Around the state, the toll is mounting. Jack Kyser, chief economist of the Los Angeles County Economic Development Corp., estimates that the last two weeks’ production cutbacks and lost wages because of rolling blackouts have cost the state economy $2.3 billion.

Kyser also foresees a 50-50 chance that job growth will be 2.1% or lower this year, down from his early December prediction of 2.8% and a big drop from last year’s gains of about 3.5%. Other analysts, too, are considering scaling back their forecasts for this year. But they still expect the state economy to expand and avoid recession, so long as political leaders or utilities lock up a decent supply of electricity.

The main reason for the relative calm amid the energy chaos is the forecasters’ sense that the chaos ultimately will yield cost increases that hurt, but not devastate, most consumers and businesses.

An important factor working in California’s favor is its relatively low consumption of energy. According to an analysis by Ted Gibson, chief economist for the California Department of Finance, Californians are the second-lowest users of electricity per capita among the 50 states. And they are fourth-lowest in their use of all types of energy.
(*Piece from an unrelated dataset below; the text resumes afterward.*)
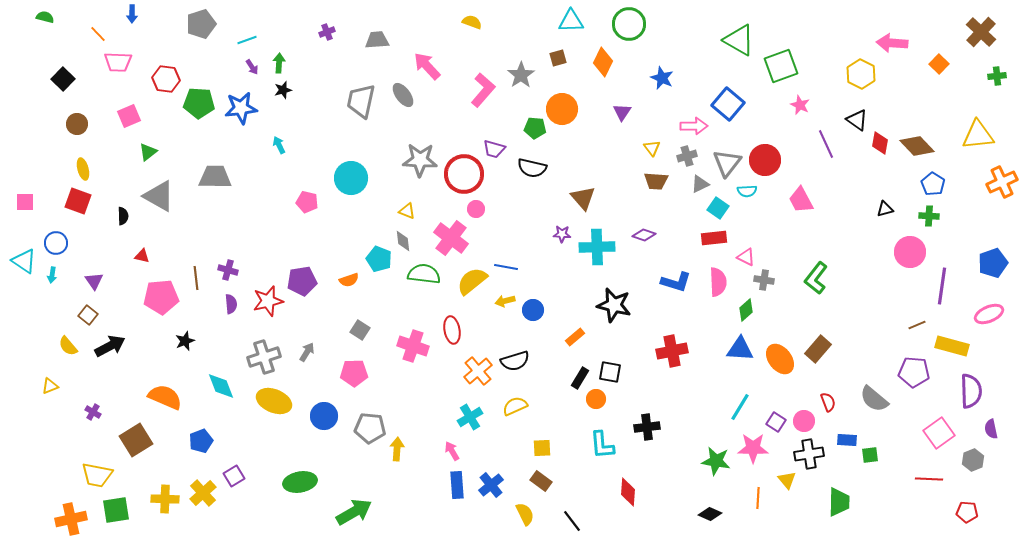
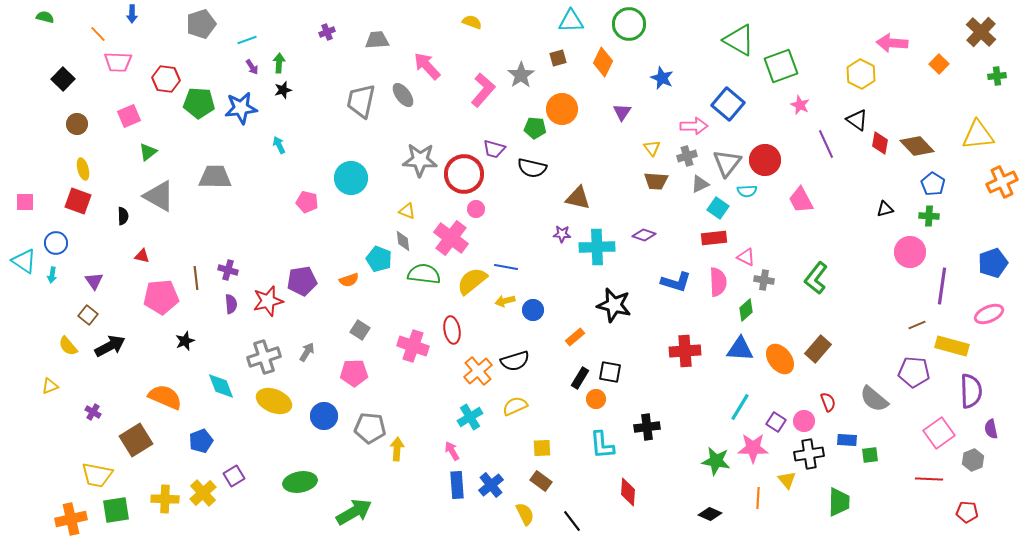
brown triangle at (583, 198): moved 5 px left; rotated 36 degrees counterclockwise
red cross at (672, 351): moved 13 px right; rotated 8 degrees clockwise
Gibson attributes this to the state’s conservationist traditions, moderate climate and the relatively small role that steel companies and other heavy manufacturers play in the California economy. This might be irrelevant if California isn’t getting the power it needs, but it also can add up to a competitive advantage over other states.

And while electricity and natural gas costs are important expenses for businesses, they typically represent only a small share of their overall budgets. One analysis of U.S. Commerce Department data estimates that electricity and natural gas costs combined account for only 3% to 4% of the average business’ expenses.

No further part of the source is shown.